*DESCRIPTION OF THE TASK*:
Set down, exactly as written, the lines from the line holding "Segment regions of" to the end of the data, inclusive, skipping any pictures.

*EXERCISE INPUTS*:
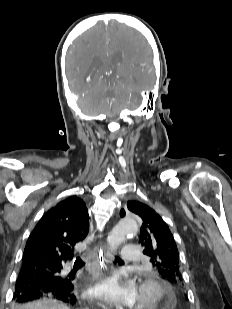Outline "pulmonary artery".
<instances>
[{"instance_id": "1", "label": "pulmonary artery", "mask_w": 232, "mask_h": 309, "mask_svg": "<svg viewBox=\"0 0 232 309\" xmlns=\"http://www.w3.org/2000/svg\"><path fill=\"white\" fill-rule=\"evenodd\" d=\"M121 257L125 262L134 263L139 260L138 248L135 245L126 246L121 251ZM70 271L69 267H66L63 272L68 273Z\"/></svg>"}]
</instances>
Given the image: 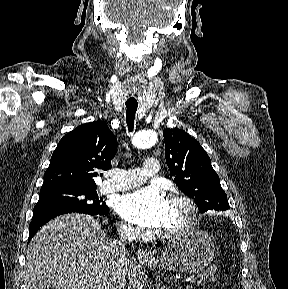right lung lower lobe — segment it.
I'll return each instance as SVG.
<instances>
[{"label":"right lung lower lobe","instance_id":"obj_1","mask_svg":"<svg viewBox=\"0 0 288 289\" xmlns=\"http://www.w3.org/2000/svg\"><path fill=\"white\" fill-rule=\"evenodd\" d=\"M75 211H69V210H42L38 212L33 213V219L32 222L30 223V230H29V240L35 235V233L39 230V228L47 223L49 220L52 218L65 214V213H72ZM109 213V208L107 207L106 209L95 212L90 215H100V216H105ZM87 214V213H86ZM29 243V241H28Z\"/></svg>","mask_w":288,"mask_h":289}]
</instances>
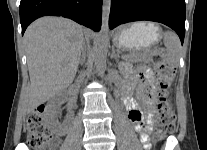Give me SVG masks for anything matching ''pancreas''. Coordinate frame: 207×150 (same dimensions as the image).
Segmentation results:
<instances>
[{"label": "pancreas", "instance_id": "cf45deb5", "mask_svg": "<svg viewBox=\"0 0 207 150\" xmlns=\"http://www.w3.org/2000/svg\"><path fill=\"white\" fill-rule=\"evenodd\" d=\"M153 52L145 51L143 53L128 54L125 56L126 60L138 62H150L152 60Z\"/></svg>", "mask_w": 207, "mask_h": 150}]
</instances>
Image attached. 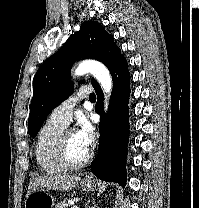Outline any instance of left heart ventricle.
<instances>
[{"label": "left heart ventricle", "instance_id": "left-heart-ventricle-1", "mask_svg": "<svg viewBox=\"0 0 199 208\" xmlns=\"http://www.w3.org/2000/svg\"><path fill=\"white\" fill-rule=\"evenodd\" d=\"M89 152V148H86L79 140L76 132H72L68 136L67 140V156L71 162H79L83 160Z\"/></svg>", "mask_w": 199, "mask_h": 208}]
</instances>
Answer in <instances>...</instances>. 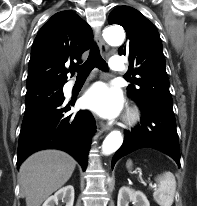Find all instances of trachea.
<instances>
[{
  "instance_id": "trachea-1",
  "label": "trachea",
  "mask_w": 197,
  "mask_h": 206,
  "mask_svg": "<svg viewBox=\"0 0 197 206\" xmlns=\"http://www.w3.org/2000/svg\"><path fill=\"white\" fill-rule=\"evenodd\" d=\"M94 67H97L103 71H106L108 69V65L101 57L99 50L96 47L92 49L85 63L80 66L73 67L72 70H75L78 73L77 77H86Z\"/></svg>"
}]
</instances>
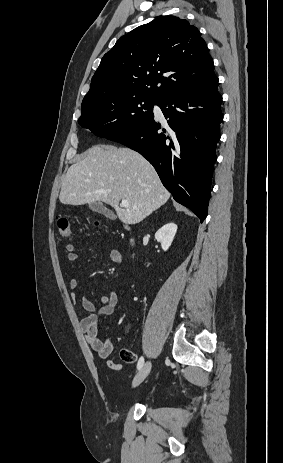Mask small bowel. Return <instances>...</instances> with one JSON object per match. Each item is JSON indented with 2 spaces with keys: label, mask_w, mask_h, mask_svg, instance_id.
<instances>
[{
  "label": "small bowel",
  "mask_w": 283,
  "mask_h": 463,
  "mask_svg": "<svg viewBox=\"0 0 283 463\" xmlns=\"http://www.w3.org/2000/svg\"><path fill=\"white\" fill-rule=\"evenodd\" d=\"M66 250L68 261L72 263L76 262L78 260V254L75 247L72 244H67ZM110 258L113 262L119 263L121 261V254L117 249H112L110 251ZM69 287L72 290L71 300L75 303L78 300L77 290L79 288V281L77 279H71L69 281ZM80 303L82 308L89 313L81 320V328L84 332L86 342L97 353L100 359L106 360L109 369L114 371L121 370V364L110 358L113 351L112 341L110 339L103 341L97 337L100 321L115 312L118 306V296L115 293L104 295L101 298V305L99 307L86 297H81Z\"/></svg>",
  "instance_id": "small-bowel-1"
}]
</instances>
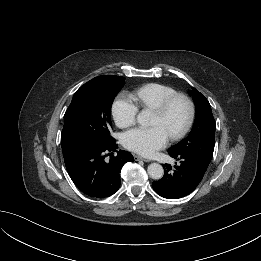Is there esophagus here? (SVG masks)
<instances>
[{"label":"esophagus","mask_w":261,"mask_h":261,"mask_svg":"<svg viewBox=\"0 0 261 261\" xmlns=\"http://www.w3.org/2000/svg\"><path fill=\"white\" fill-rule=\"evenodd\" d=\"M134 159H135V161L142 160V161H145V162H149L148 159L143 158V157H141V156H139V155H134Z\"/></svg>","instance_id":"esophagus-1"}]
</instances>
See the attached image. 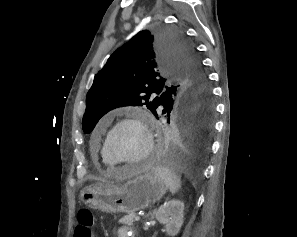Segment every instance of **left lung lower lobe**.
Instances as JSON below:
<instances>
[{"mask_svg": "<svg viewBox=\"0 0 297 237\" xmlns=\"http://www.w3.org/2000/svg\"><path fill=\"white\" fill-rule=\"evenodd\" d=\"M168 101L163 113L173 116V122L157 149V159L178 167H197L205 159L213 131L214 104L212 100L200 105Z\"/></svg>", "mask_w": 297, "mask_h": 237, "instance_id": "obj_1", "label": "left lung lower lobe"}]
</instances>
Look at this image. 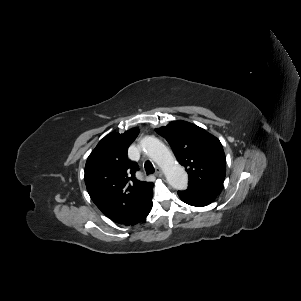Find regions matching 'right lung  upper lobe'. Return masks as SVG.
Returning a JSON list of instances; mask_svg holds the SVG:
<instances>
[{"label":"right lung upper lobe","mask_w":301,"mask_h":301,"mask_svg":"<svg viewBox=\"0 0 301 301\" xmlns=\"http://www.w3.org/2000/svg\"><path fill=\"white\" fill-rule=\"evenodd\" d=\"M139 133L137 128L105 136L85 165L87 191L96 206L116 223L126 224L142 208L153 183L135 179L137 163L127 160V151Z\"/></svg>","instance_id":"cb5924a9"}]
</instances>
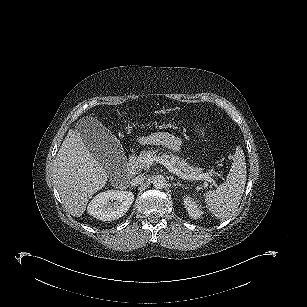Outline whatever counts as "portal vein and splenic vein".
I'll use <instances>...</instances> for the list:
<instances>
[{
    "label": "portal vein and splenic vein",
    "mask_w": 307,
    "mask_h": 307,
    "mask_svg": "<svg viewBox=\"0 0 307 307\" xmlns=\"http://www.w3.org/2000/svg\"><path fill=\"white\" fill-rule=\"evenodd\" d=\"M154 161H159V163H162L163 165L166 166V168L173 174H176L178 177L184 179V180H205L207 182H210L212 184H214L215 186H217L215 180H213L211 178V175L208 173H202L196 176H188L187 174L183 173L181 170H179L178 168L174 167L169 161L162 159V158H155L152 155H147L146 157H144L143 162L146 166L151 165Z\"/></svg>",
    "instance_id": "1"
}]
</instances>
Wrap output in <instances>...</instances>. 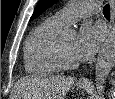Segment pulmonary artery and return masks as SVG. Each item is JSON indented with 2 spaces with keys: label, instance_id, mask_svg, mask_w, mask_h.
I'll return each instance as SVG.
<instances>
[{
  "label": "pulmonary artery",
  "instance_id": "pulmonary-artery-1",
  "mask_svg": "<svg viewBox=\"0 0 115 99\" xmlns=\"http://www.w3.org/2000/svg\"><path fill=\"white\" fill-rule=\"evenodd\" d=\"M97 1H77L56 12L50 19L56 24L66 27L77 20L98 13Z\"/></svg>",
  "mask_w": 115,
  "mask_h": 99
}]
</instances>
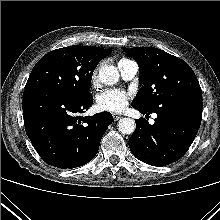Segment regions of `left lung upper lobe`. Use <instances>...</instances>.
Here are the masks:
<instances>
[{
  "instance_id": "obj_1",
  "label": "left lung upper lobe",
  "mask_w": 220,
  "mask_h": 220,
  "mask_svg": "<svg viewBox=\"0 0 220 220\" xmlns=\"http://www.w3.org/2000/svg\"><path fill=\"white\" fill-rule=\"evenodd\" d=\"M138 63L142 87L132 106L152 111L185 93L201 92L197 77L182 59L153 47L124 48Z\"/></svg>"
}]
</instances>
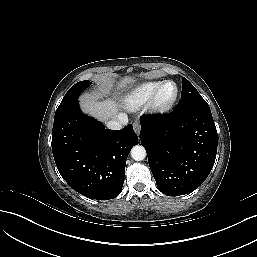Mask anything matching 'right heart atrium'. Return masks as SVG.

*EXERCISE OUTPUT*:
Segment regions of `left lung upper lobe`. Use <instances>...</instances>.
Here are the masks:
<instances>
[{
  "instance_id": "obj_1",
  "label": "left lung upper lobe",
  "mask_w": 220,
  "mask_h": 220,
  "mask_svg": "<svg viewBox=\"0 0 220 220\" xmlns=\"http://www.w3.org/2000/svg\"><path fill=\"white\" fill-rule=\"evenodd\" d=\"M138 63L142 87L132 106L152 111L185 93L201 92L197 77L182 59L153 47L124 48Z\"/></svg>"
}]
</instances>
Mask anything matching 'right heart atrium'. Return masks as SVG.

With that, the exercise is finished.